It is a common knowledge, that problems from graph theory/combinatorics can be often solved via short and astonishing probabilistic reasoning. In contrast to this, it is much harder to find such "out of the box"/"WOW effect" solutions for analysis, topology or algebra problems. So, what are your favorite problems like this, how do you prove them?
This question was inspired by a very nice analysis problem:
evaluate $ \ \lim_{n\to \infty} e^{-n} \cdot \sum_{k=0}^{n}\frac{n^k}{k!}$.
with the following, extremely beautiful solution:
This is $P[N_n\leqslant n]$ where $N_n$ is a random variable with Poisson distribution of parameter $n$. Hence each $N_n$ is distributed like $X_1+\cdots+X_n$ where the random variables $(X_k)$ are independent and identically distributed with Poisson distribution of parameter $1$.
By the central limit theorem, $Y_n=\frac1{\sqrt{n}}(X_1+\cdots+X_n-n)$ converges in distribution to a standard normal random variable $Z$, in particular, $P[Y_n\leqslant 0]\to P[Z\leqslant0]$.
Finally, $P[Z\leqslant0]=\frac12$ and $[N_n\leqslant n]=[Y_n\leqslant 0]$ hence $P[N_n\leqslant n]\to\frac12$, QED.
Both, question and solution come from Evaluating $\lim\limits_{n\to\infty} e^{-n} \sum\limits_{k=0}^{n} \frac{n^k}{k!}$.
I think that such a list might be helpful for educational purposes. Such problems act on the imagination of students/listeners and much more likely raise their interest.
Here are two nice (and somewhat related) applications of probabilistic proofs. They require more sophisticated machinery than your example though.
Fundamental Theorem of Algebra: Every non constant polynomial $p\in\mathbb C[X]$ has a root in $\mathbb C$.
Consider a Brownian motion $B_t$ on $\mathbb C$, and suppose $p$ had no complex roots. Then $f=\frac{1}{p}$ is analytic and bounded. As $f$ is continous and non-constant, we can find reals $\alpha<\beta$ such that $\{\Re f(z)\leq\alpha\}$ and $\{\Re f(z)\geq\beta\}$ both contain (disjoint) open discs.

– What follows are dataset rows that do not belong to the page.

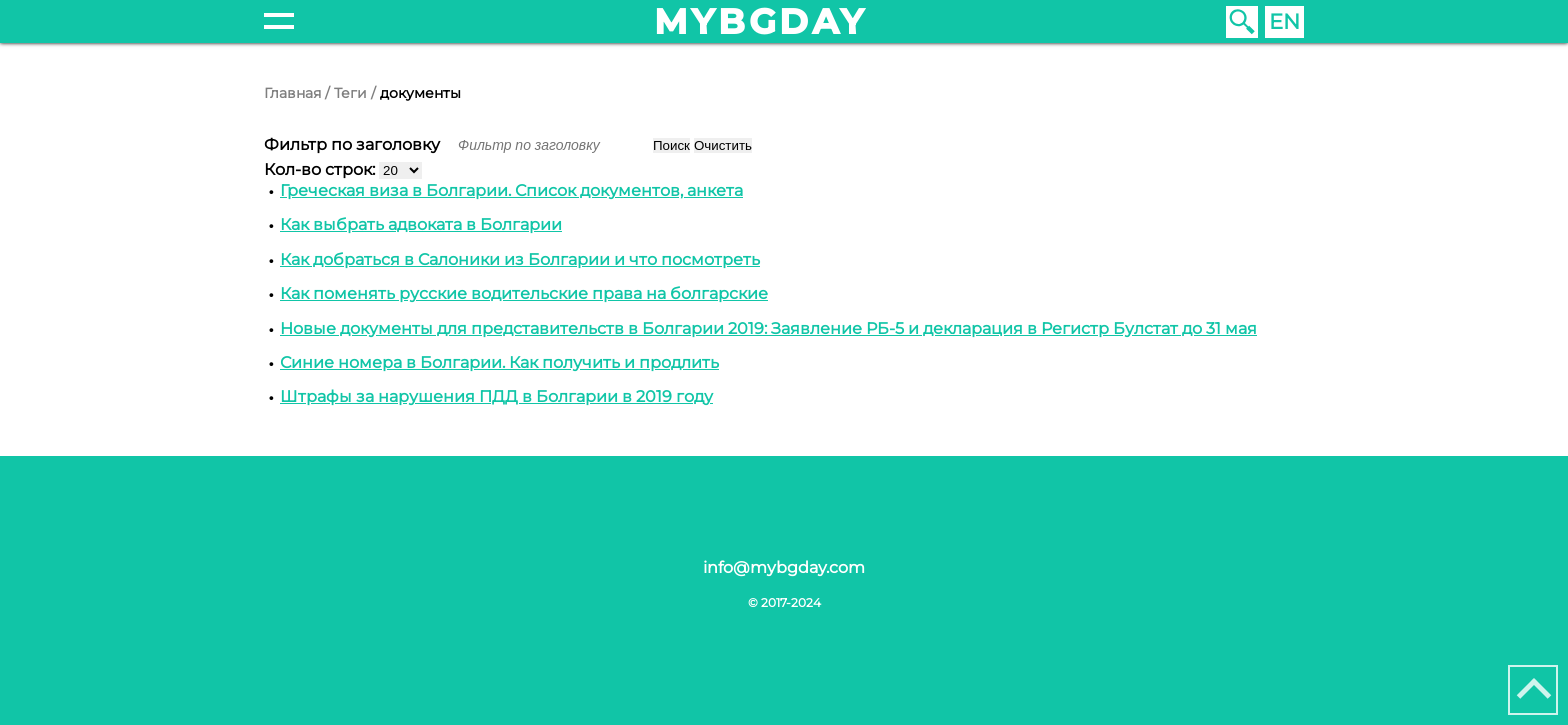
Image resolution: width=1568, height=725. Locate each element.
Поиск (671, 145)
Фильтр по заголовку (354, 144)
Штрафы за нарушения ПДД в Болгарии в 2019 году (496, 396)
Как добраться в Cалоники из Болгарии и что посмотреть (520, 259)
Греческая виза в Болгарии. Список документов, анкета (511, 190)
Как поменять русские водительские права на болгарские (524, 293)
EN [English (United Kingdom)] (1284, 21)
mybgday (761, 21)
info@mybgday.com (784, 567)
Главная (292, 93)
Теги (350, 93)
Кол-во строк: (321, 169)
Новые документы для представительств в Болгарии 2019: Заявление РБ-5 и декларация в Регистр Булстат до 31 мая (768, 328)
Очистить (723, 145)
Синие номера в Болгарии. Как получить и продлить (499, 362)
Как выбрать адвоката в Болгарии (421, 224)
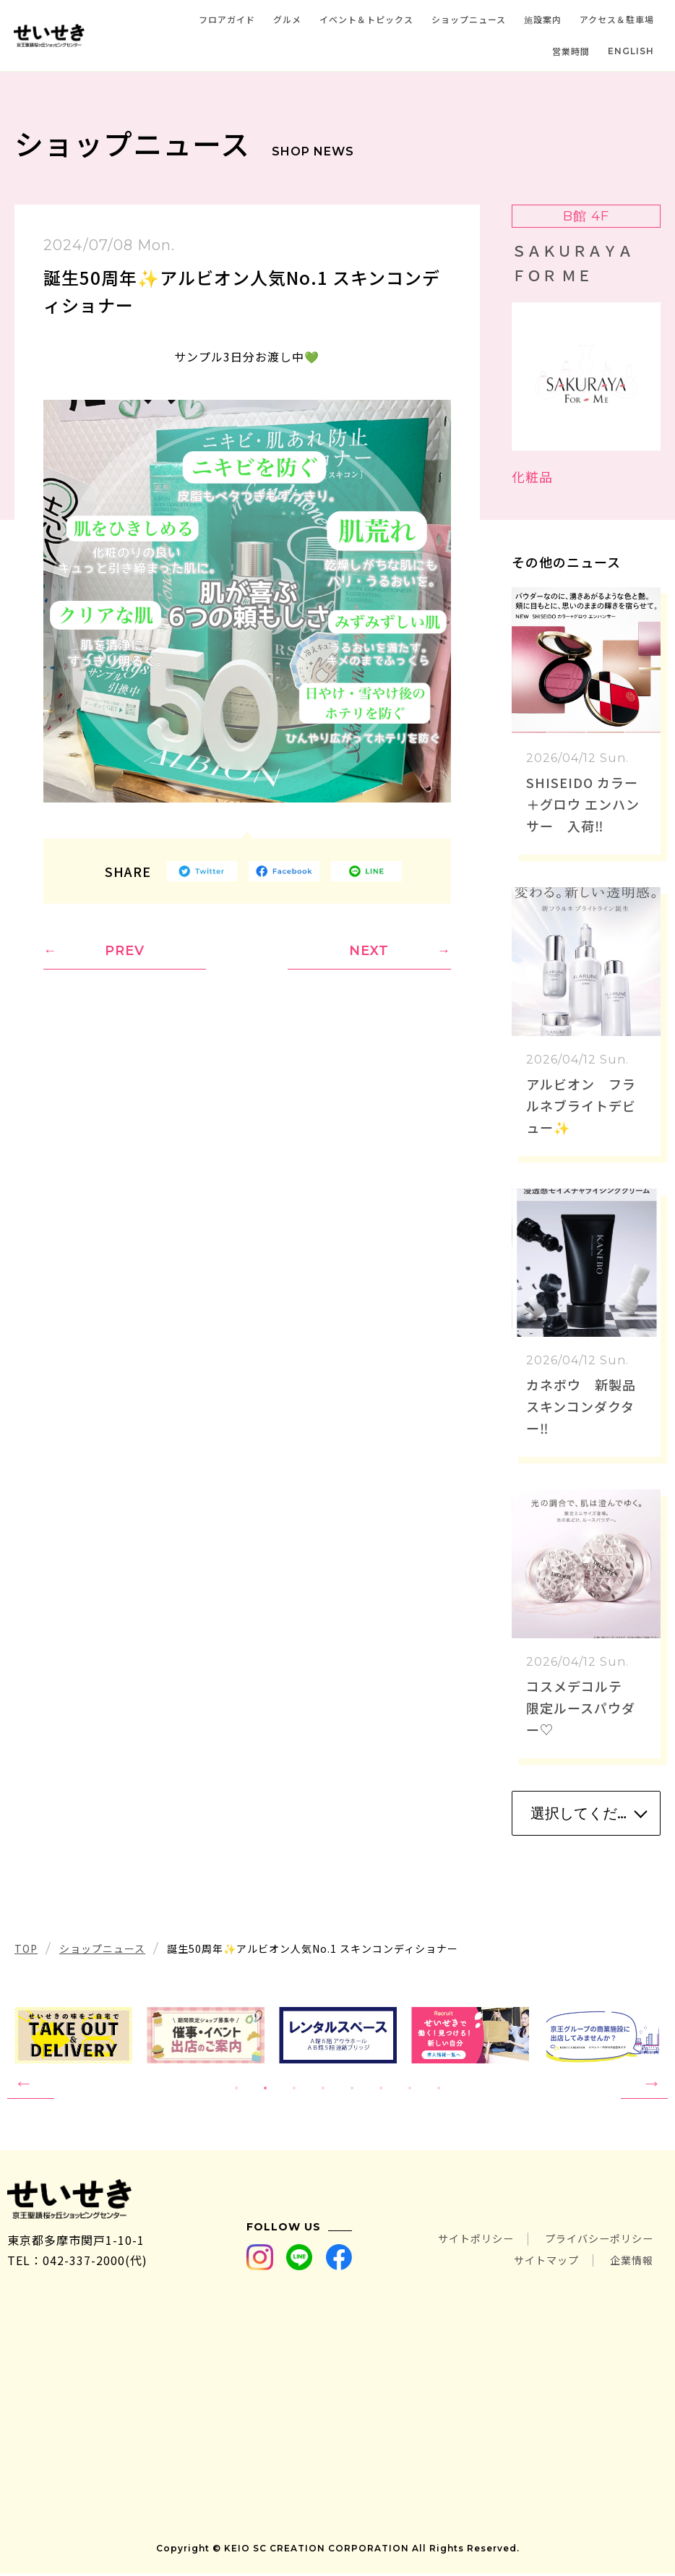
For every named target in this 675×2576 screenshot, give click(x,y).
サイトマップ (535, 2262)
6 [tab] (381, 2088)
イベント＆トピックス (366, 19)
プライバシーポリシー (591, 2242)
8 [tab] (438, 2088)
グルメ (287, 19)
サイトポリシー (455, 2242)
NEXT (369, 951)
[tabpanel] (338, 2035)
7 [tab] (410, 2088)
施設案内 (543, 19)
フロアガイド (227, 19)
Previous (30, 2083)
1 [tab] (236, 2088)
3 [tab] (294, 2088)
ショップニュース (468, 19)
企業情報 (628, 2262)
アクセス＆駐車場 (617, 19)
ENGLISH (631, 51)
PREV (125, 951)
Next (644, 2083)
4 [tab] (323, 2088)
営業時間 (571, 51)
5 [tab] (352, 2088)
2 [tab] (265, 2088)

Then $\Re f(B_t)$ is a bounded martingale, so by the martingale convergence theorem, it converges almost surely. However, Brownian motion is recurrent on $\mathbb C$, so $B_t$ visits $\{\Re f(z)\leq\alpha\}$ and $\{\Re f(z)\geq\beta\}$ infinitely many times. So $$\lim\inf\Re f(z)\leq\alpha<\beta\leq\lim\sup\Re f(z),$$ which contradicts martingale convergence.
If $f:\mathbb Z^2\to[0,\infty)$ satisfies $$f(x,y)=\frac{f(x+1, y)+f(x, y+1) + f(x-1, y) +f(x, y-1)}{4}$$ for all $x,y\in\mathbb Z$, then $f$ is constant.
Let $X_n$ be a simple symmetric random walk on $\mathbb Z^2$. The condition implies that $M_n=f(X_n)$ is martingale. As $f\geq0$, we know by the martingale convergence theorem that $M_n$ converges almost surely.
But $(X_n)$ is irreducible and recurrent, so (almost surely) visits every point in $\mathbb Z^2$ infinitely often. So $M_n$ hits every value in the image of $f$ infinitely often. This contradicts the convergence of $M_n$ unless $f$ is constant.
Away from probabilistic arguments, I will always be partial to the Gaussian integral. I particularly like two proofs: the first is the standard change of variables to polars. The second is applying the Feynman trick to $$F(t)=\left(\int_0^te^{-x^2}\mathop{}\!\mathrm{d}x\right)^2.$$ I also like Axler's proof that every linear operator $T$ on a finite-dimensional vector space $V$ over $\mathbb C$ has an eigenvalue. He doesn't define need to define determinants/characteristic polynomials, and instead just considers $v, Tv,\dots, T^nv$, where $n=\dim V$. These vectors are linearly independent, so take a linear combination that equals $0$, and you are done by the fundamental theorem of algebra.